In our language, it means yes and no in the same time,” (Dalam bahasa kami, artinya ya dan tidak pada waktu bersamaan) tutur Erlend. Membolak-balikkan telapak tangannya. Berlawanan arah. Seakan berusaha menunjukkan kontradiksi (hal kontradiktif). Sementara audiens tengah tenggelam antara gelak tawa, siulan, dan sederet bentuk sorak sorai kecil lainnya. Mengexpresikan respon mereka atas polah jenaka Erlend.

Barangkali ada padanannya. Dalam Bahasa Prancis dikenal comme ci comme ca. Dalam Bahasa Inggris dikenal a kinda/ something like that. Dalam Bahasa Indonesia dikenal nggak juga/ ya, begitulah/ ya, gitu deh.

Di antara gelak tawa itu, Eirik dan Erlend kerap saling melempar pandang. Eirik kemudian mulai mendentingkan dawai-dawai gitarnya. Merangkaikan nada memasuki melodi intro nomor ke-3 malam itu. Penonton kontan menyambut luar biasa.

Sepertinya mereka sudah bisa menebak lagu apa yang akan dibawakan selanjutnya, Cayman Island. Andalan berikutnya dari album terakhir (Riot on An Empty Street) (2004).

Nomor ini tampak mulai menghangatkan suasana. Audiens yang ikut menyanyi lebih berani dan banyak. Agaknya liriknya juga lebih dikuasai audiens.

Setelah disambut meriah, duo ‘raja’ ini langsung membuat medley ke lagu I Don’t Know What I Can Save You From. Sebuah nomor yang muncul dalam album pertama (Kings of Convenience) (2000) dan album ke-2 (Quiet is The New Loud) (2001).

Audiens pun langsung turut menyanyikannya. Pada bridge, audiens tak tahan untuk bertepuktangan mengagumi melodi apik Eirik. Ketika memasuki bridge ke-2, audiens turut memberi ketukan lewat tepukan tangannya. Hingga menuju closing.

Thank you,” ujar Eirik dengan suara yang rendah seraya hanya tersenyum. Penampilannya yang cederung kalem dan hanya melempar senyum justru tampak mengundang kegemasan penonton. Terutama the ladies.. Gelak tawa dan siulan menyertai.

Selanjutnya, nomor yang muncul hampir semuanya datang dari album terakhir KOC. Seperti Winning A Battle, Losing The War dan Gold In The Air Of Summer.

Dalam Gold In The Air of Summer, dentingan tajam piano Erlend membuat penonton terpaku. Seluruh audiens seakan-akan kian tersihir pesona melankolik KOC. Musik yang rasanya muncul dari hati mereka berdua. Menyentuh hati hadirin pula.
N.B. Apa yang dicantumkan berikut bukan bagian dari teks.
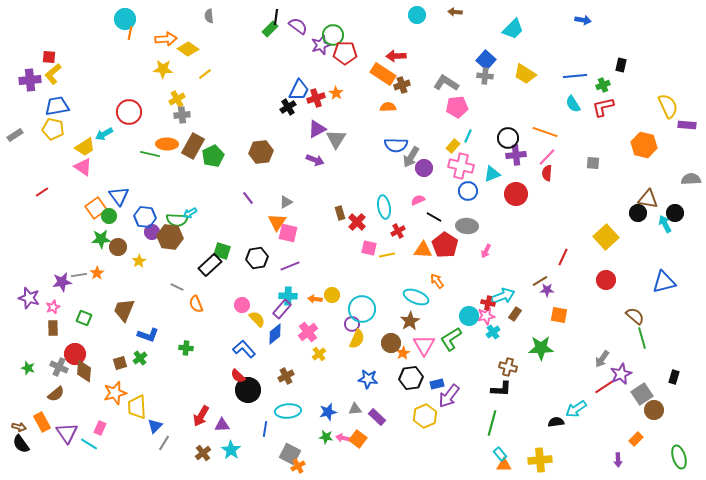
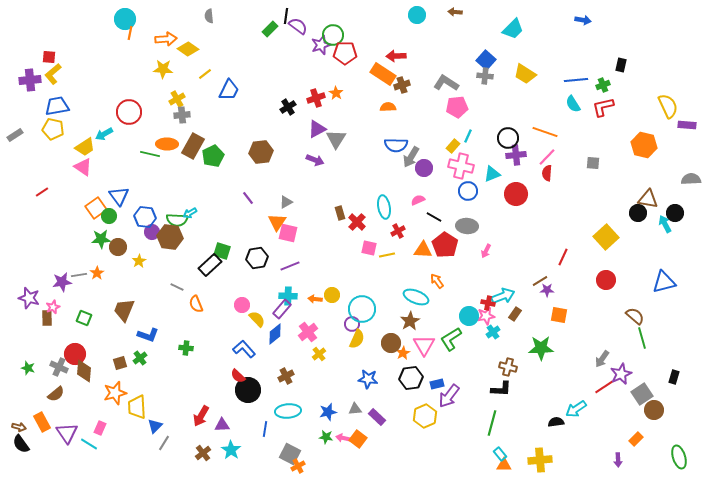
black line at (276, 17): moved 10 px right, 1 px up
blue line at (575, 76): moved 1 px right, 4 px down
blue trapezoid at (299, 90): moved 70 px left
brown rectangle at (53, 328): moved 6 px left, 10 px up
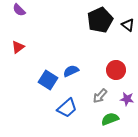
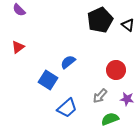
blue semicircle: moved 3 px left, 9 px up; rotated 14 degrees counterclockwise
Sementara di media area, fotografer yang masih belum boleh memotret hingga nomor ke-11 nanti, tampak turut tersihir.

Pada awalnya, tidak ada yang boleh berada terlalu dekat dengan bibir panggung. Namun, kian lama, semua orang seakan kian terserap ke arah panggung. Selain karena bersiap-siap memotret pula.

Dentingan piano pada nomor ke-7 mulai dimainkan. Kali ini duo juga melakukan medley. Dari album ke-2, KOC memainkan Singing Softly To Me dan The Girl From Back Then berturut-turut. Pada nomor ini penonton sangat riuh. Semakin tergila-gila menyambut.

Erlend mengajak penonton menari. Bergoyang di sana dan di sini. Erlend tampak lebih atraktif dibandingkan Eirik. Ia senang bergerak-gerak. Ia menari dengan gaya yang sangat smooth (lembut). Mengikuti irama dan ketukan lagu.

Seperti ketika kali lain, ketika ia sesekali meletakkan gitarnya pada dudukannya. Saat itu, ia pun menjentik-jentikkan jari-jemari kedua tangannya. Membentuk ketukan. Berjalan ke muka panggung, ke arah penonton. Tersenyum dan tetap memain-mainkan kedua lengan jenjangnya ke sana ke mari.

Ia juga sempat kembali ke piano dan mendentingkan nada-nada tajam nan membawa pendengar untuk semakin larut dan tersentuh.

Sementara Eirik tekun dengan dawaian gitarnya. Di bridge mendekati closing, lagi-lagi Erlend mengajak penonton ikut serta dalam kegilaannya. Ia meminta audiens untuk mengikuti bunyi ‘U’ yang dipanjangkan untuk mengiringi closing lagu ini. Audiens rupanya mengikuti anjurannya. Di sela-selanya, tawa geli audiens dan senyum puas Erlend dan Eirik menghiasi.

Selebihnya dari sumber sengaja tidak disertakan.